Im weiteren Verlauf des Abends berichtete FW-Stadtrat Dr. Fritz Scholz über die solide Finanzlage der Deggendorfer Stiftungen, von denen die älteste auf Caspar Aman im Jahre 1696 zurück geht. FW-Stadtrat Karl-Heinz Gollwitzer erläuterte anschließend die Bebauungspläne, die in der kommenden Stadtratssitzung zur Diskussion stehen. Dabei konnte Geschäftsführer Wolfgang Tschepe von der Stadtbau GmbH detailliertere Informationen zu den geplanten Maßnahmen an der Dr.-Kollmann-Straße beitragen. Einen eher Heiterkeit auslösenden Punkt griff anschließend FW-Stadtrat Dr. Georg Meiski auf, indem er die unendliche Geschichte eines Protokolls einer früheren Stadtratssitzung schilderte und vor dem Hintergrund der Gemeindeordnung die rechtliche Situation darlegte. Nachdem vor über einem Jahr im Protokoll versehentlich eine Nein-Stimme bei einer Abstimmung dem SPD-Stadtrat Ambros Pronold zugerechnet worden war, bemüht man sich seither vergeblich um eine für alle Seiten befriedigende und vor allem endgültige Lösung dieses Streitpunktes. Ebenfalls eher locker verlief die kurze Diskussion um die für den Natternberg angedachte Christusstatue, über die nun erstmals auch im Stadtrat gesprochen werden soll.

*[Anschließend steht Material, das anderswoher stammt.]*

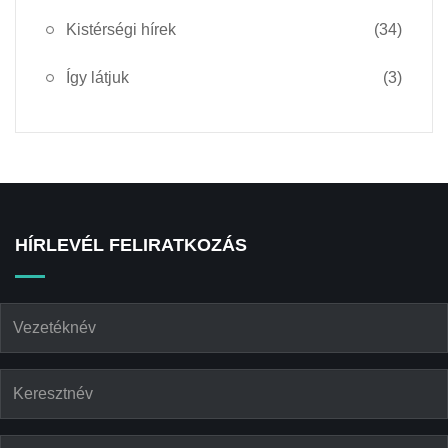
Kistérségi hírek
(34)
Így látjuk
(3)
HÍRLEVÉL FELIRATKOZÁS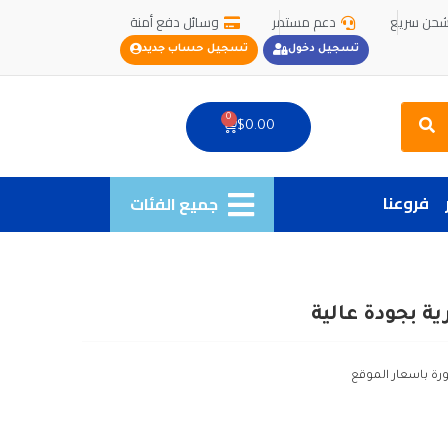
حن سريع
دعم مستمر
وسائل دفع أمنة
تسجيل دخول
تسجيل حساب جديد
Search
0
Cart
$
0.00
فروعنا
جميع الفئات
 بجودة عالية
ورة باسعار الموقع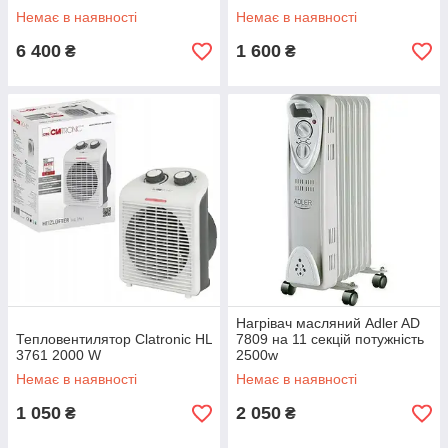
Немає в наявності
Немає в наявності
6 400
1 600
₴
₴
Нагрівач масляний Adler AD
Тепловентилятор Clatronic HL
7809 на 11 секцій потужність
3761 2000 W
2500w
Немає в наявності
Немає в наявності
1 050
2 050
₴
₴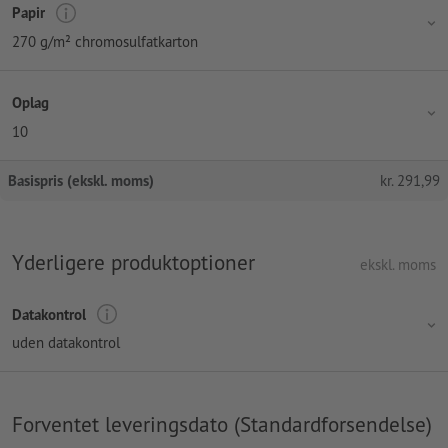
Papir
270 g/m² chromosulfatkarton
Oplag
10
Basispris (ekskl. moms)
kr.
291,99
Yderligere produktoptioner
ekskl. moms
Datakontrol
uden datakontrol
Forventet leveringsdato (Standardforsendelse)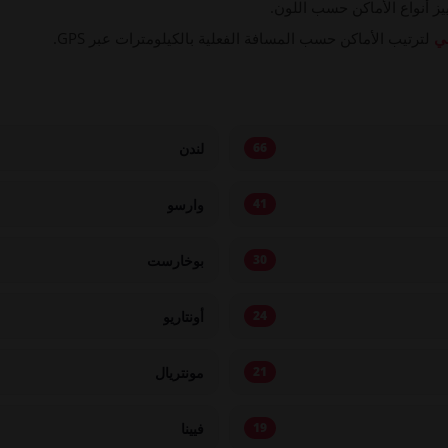
ز أنواع الأماكن حسب اللون.
ي
لترتيب الأماكن حسب المسافة الفعلية بالكيلومترات عبر GPS.
لندن
66
وارسو
41
بوخارست
30
أونتاريو
24
مونتريال
21
فيينا
19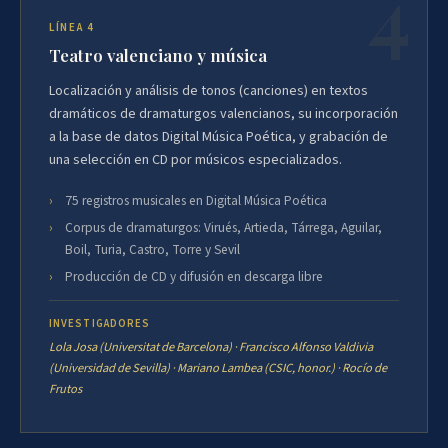
LÍNEA 4
Teatro valenciano y música
Localización y análisis de tonos (canciones) en textos
dramáticos de dramaturgos valencianos, su incorporación
a la base de datos Digital Música Poética, y grabación de
una selección en CD por músicos especializados.
75 registros musicales en Digital Música Poética
Corpus de dramaturgos: Virués, Artieda, Tárrega, Aguilar,
Boil, Turia, Castro, Torre y Sevil
Producción de CD y difusión en descarga libre
INVESTIGADORES
Lola Josa (Universitat de Barcelona) · Francisco Alfonso Valdivia
(Universidad de Sevilla) · Mariano Lambea (CSIC, honor.) · Rocío de
Frutos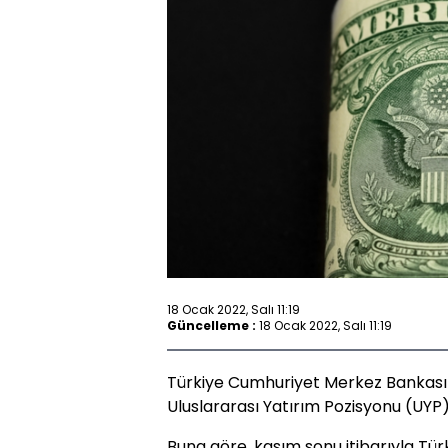
18 Ocak 2022, Salı 11:19
Güncelleme :
18 Ocak 2022, Salı 11:19
Türkiye Cumhuriyet Merkez Bankası 
Uluslararası Yatırım Pozisyonu (UYP) v
Buna göre, kasım sonu itibarıyla Türki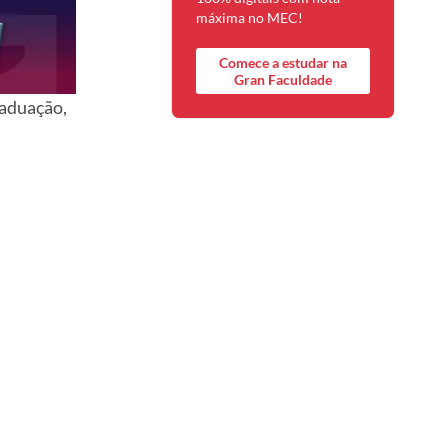
máxima no MEC!
Comece a estudar na
Gran Faculdade
raduação,
: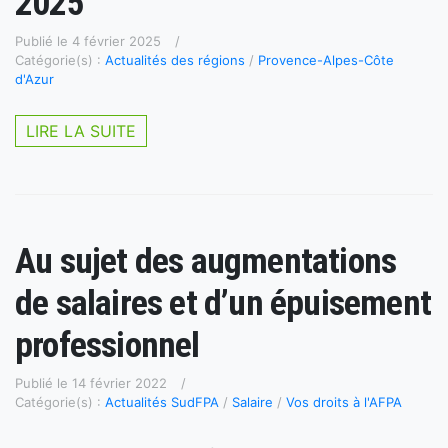
2025
Publié le 4 février 2025
Catégorie(s) :
Actualités des régions
/
Provence-Alpes-Côte
d'Azur
LIRE LA SUITE
Au sujet des augmentations
de salaires et d’un épuisement
professionnel
Publié le 14 février 2022
Catégorie(s) :
Actualités SudFPA
/
Salaire
/
Vos droits à l'AFPA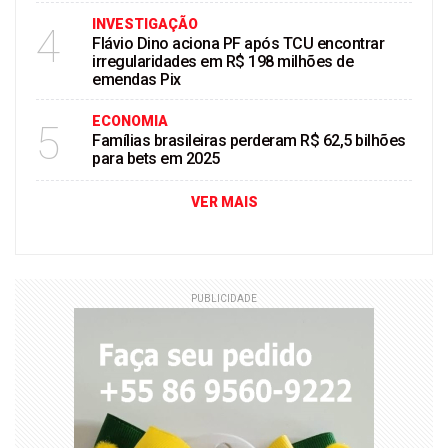
INVESTIGAÇÃO
4
Flávio Dino aciona PF após TCU encontrar
irregularidades em R$ 198 milhões de
emendas Pix
ECONOMIA
5
Famílias brasileiras perderam R$ 62,5 bilhões
para bets em 2025
VER MAIS
PUBLICIDADE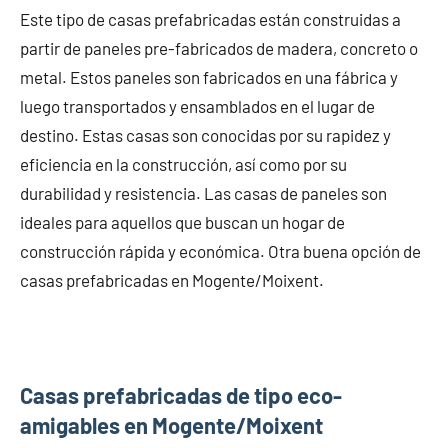
Este tipo de casas prefabricadas están construidas a
partir de paneles pre-fabricados de madera, concreto o
metal. Estos paneles son fabricados en una fábrica y
luego transportados y ensamblados en el lugar de
destino. Estas casas son conocidas por su rapidez y
eficiencia en la construcción, así como por su
durabilidad y resistencia. Las casas de paneles son
ideales para aquellos que buscan un hogar de
construcción rápida y económica. Otra buena opción de
casas prefabricadas en Mogente/Moixent.
Casas prefabricadas de tipo eco-
amigables en Mogente/Moixent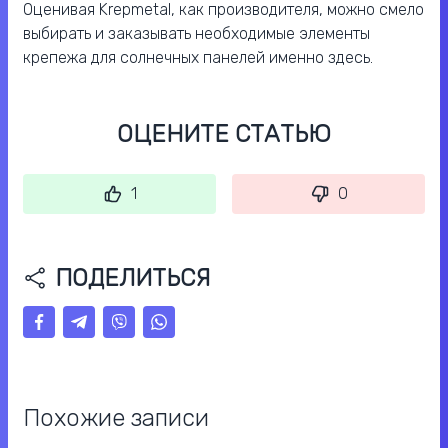
Оценивая Krepmetal, как производителя, можно смело
выбирать и заказывать необходимые элементы
крепежа для солнечных панелей именно здесь.
ОЦЕНИТЕ СТАТЬЮ
1
0
ПОДЕЛИТЬСЯ
Похожие записи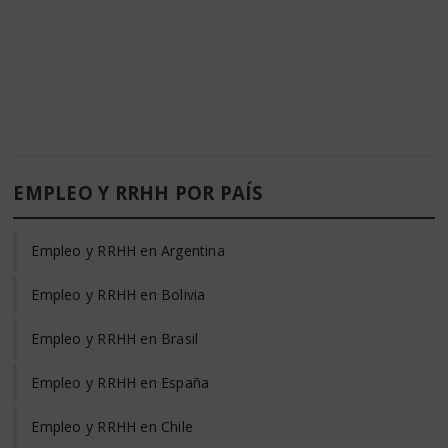
EMPLEO Y RRHH POR PAÍS
Empleo y RRHH en Argentina
Empleo y RRHH en Bolivia
Empleo y RRHH en Brasil
Empleo y RRHH en España
Empleo y RRHH en Chile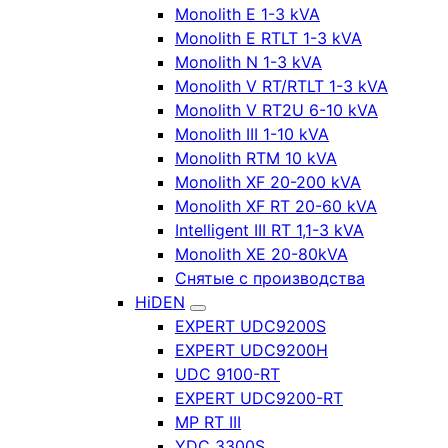
Monolith E 1-3 kVA
Monolith E RTLT 1-3 kVA
Monolith N 1-3 kVA
Monolith V RT/RTLT 1-3 kVA
Monolith V RT2U 6-10 kVA
Monolith III 1-10 kVA
Monolith RTM 10 kVA
Monolith XF 20-200 kVA
Monolith XF RT 20-60 kVA
Intelligent III RT 1,1-3 kVA
Monolith XE 20-80kVA
Снятые с производства
HiDEN
EXPERT UDC9200S
EXPERT UDC9200H
UDC 9100-RT
EXPERT UDC9200-RT
MP RT III
YDC 3300S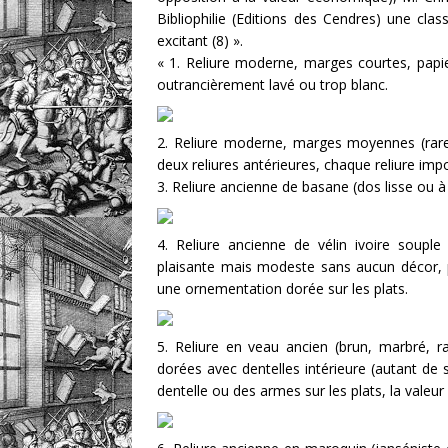
Bibliophilie (Editions des Cendres) une clas
excitant (8) ».
« 1. Reliure moderne, marges courtes, papi
outrancièrement lavé ou trop blanc.
2. Reliure moderne, marges moyennes (rar
deux reliures antérieures, chaque reliure i
3. Reliure ancienne de basane (dos lisse ou 
4. Reliure ancienne de vélin ivoire souple
plaisante mais modeste sans aucun décor, pre
une ornementation dorée sur les plats.
5. Reliure en veau ancien (brun, marbré, r
dorées avec dentelles intérieure (autant de si
dentelle ou des armes sur les plats, la vale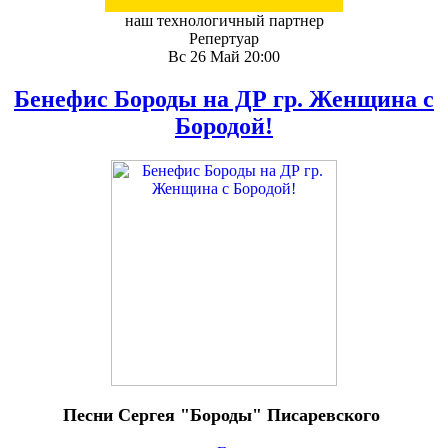
наш технологичный партнер
Репертуар
Вс 26 Май 20:00
Бенефис Бороды на ДР гр. Женщина с
Бородой!
Песни Сергея "Бороды" Писаревского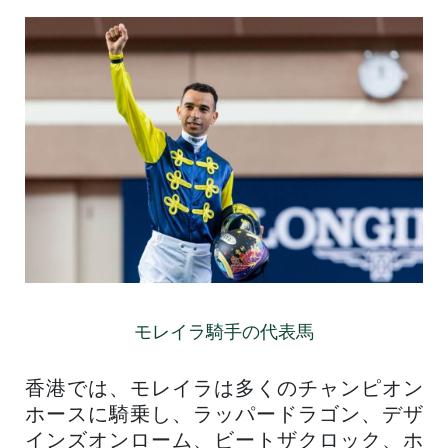
モレイラ騎手の代表馬
香港では、モレイラは多くのチャンピオン
ホースに騎乗し、ラッパードラゴン、デザ
インズオンローム、ビートザクロック、ホ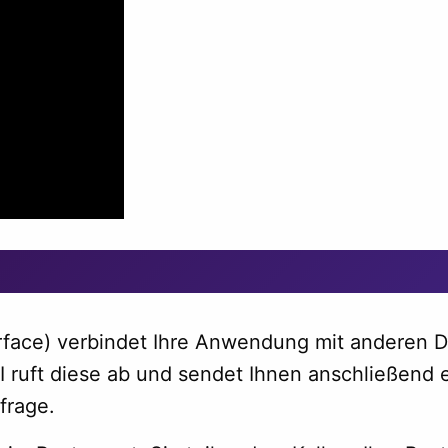
erface) verbindet Ihre Anwendung mit anderen D
PI ruft diese ab und sendet Ihnen anschließend
frage.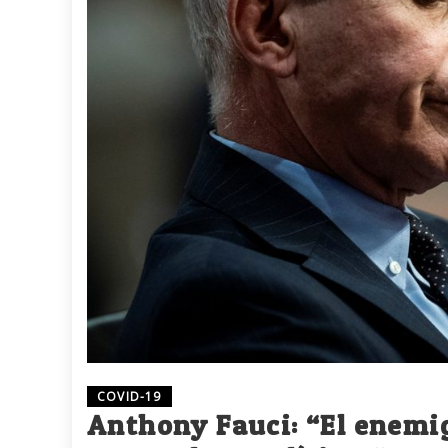
COVID-19
Anthony Fauci: “El enemig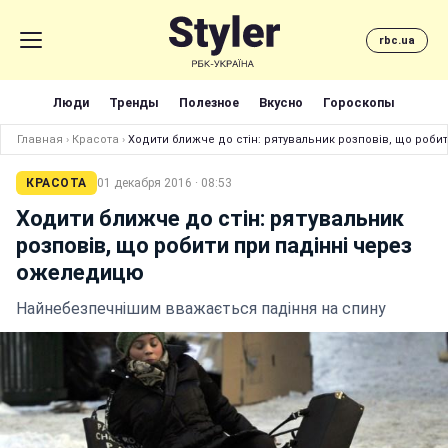
rbc.ua
Люди
Тренды
Полезное
Вкусно
Гороскопы
Главная
›
Красота
›
Ходити ближче до стін: рятувальник розповів, що роби
КРАСОТА
01 декабря 2016 · 08:53
Ходити ближче до стін: рятувальник
розповів, що робити при падінні через
ожеледицю
Найнебезпечнішим вважається падіння на спину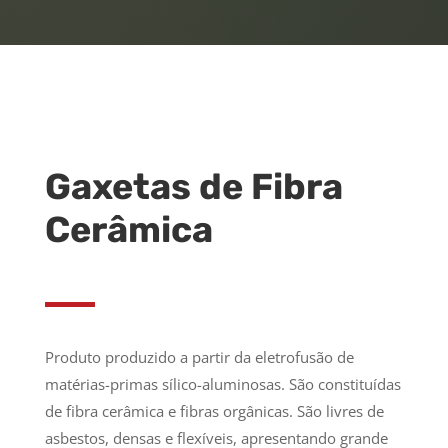
Gaxetas de Fibra
Cerâmica
Produto produzido a partir da eletrofusão de
matérias-primas sílico-aluminosas. São constituídas
de fibra cerâmica e fibras orgânicas. São livres de
asbestos, densas e flexíveis, apresentando grande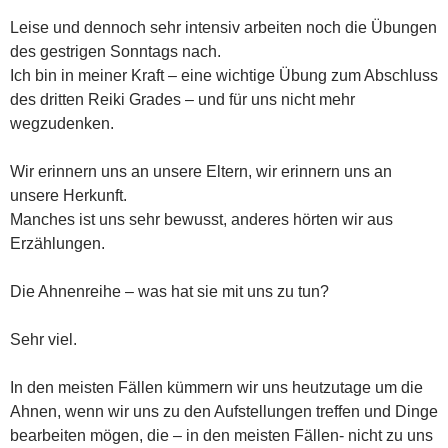
Leise und dennoch sehr intensiv arbeiten noch die Übungen
des gestrigen Sonntags nach.
Ich bin in meiner Kraft – eine wichtige Übung zum Abschluss
des dritten Reiki Grades – und für uns nicht mehr
wegzudenken.
Wir erinnern uns an unsere Eltern, wir erinnern uns an
unsere Herkunft.
Manches ist uns sehr bewusst, anderes hörten wir aus
Erzählungen.
Die Ahnenreihe – was hat sie mit uns zu tun?
Sehr viel.
In den meisten Fällen kümmern wir uns heutzutage um die
Ahnen, wenn wir uns zu den Aufstellungen treffen und Dinge
bearbeiten mögen, die – in den meisten Fällen- nicht zu uns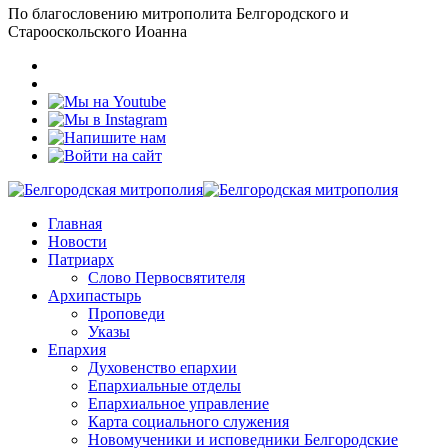
По благословению митрополита Белгородского и
Старооскольского Иоанна
Главная
Новости
Патриарх
Слово Первосвятителя
Архипастырь
Проповеди
Указы
Епархия
Духовенство епархии
Епархиальные отделы
Епархиальное управление
Карта социального служения
Новомученики и исповедники Белгородские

Am Schluss ging es dann wieder um das liebe Geld und den Antrag der FW-Fraktion, der Kämmerer der Stadt möge in der nächsten Stadtratssitzung eine Vorausschau über die Entwicklung der Einnahmen und Ausgaben der Stadt liefern, um dadurch den Mitgliedern des Stadtrats bei Entscheidungen mit finanziellen Folgen mehr Planungssicherheit zu geben.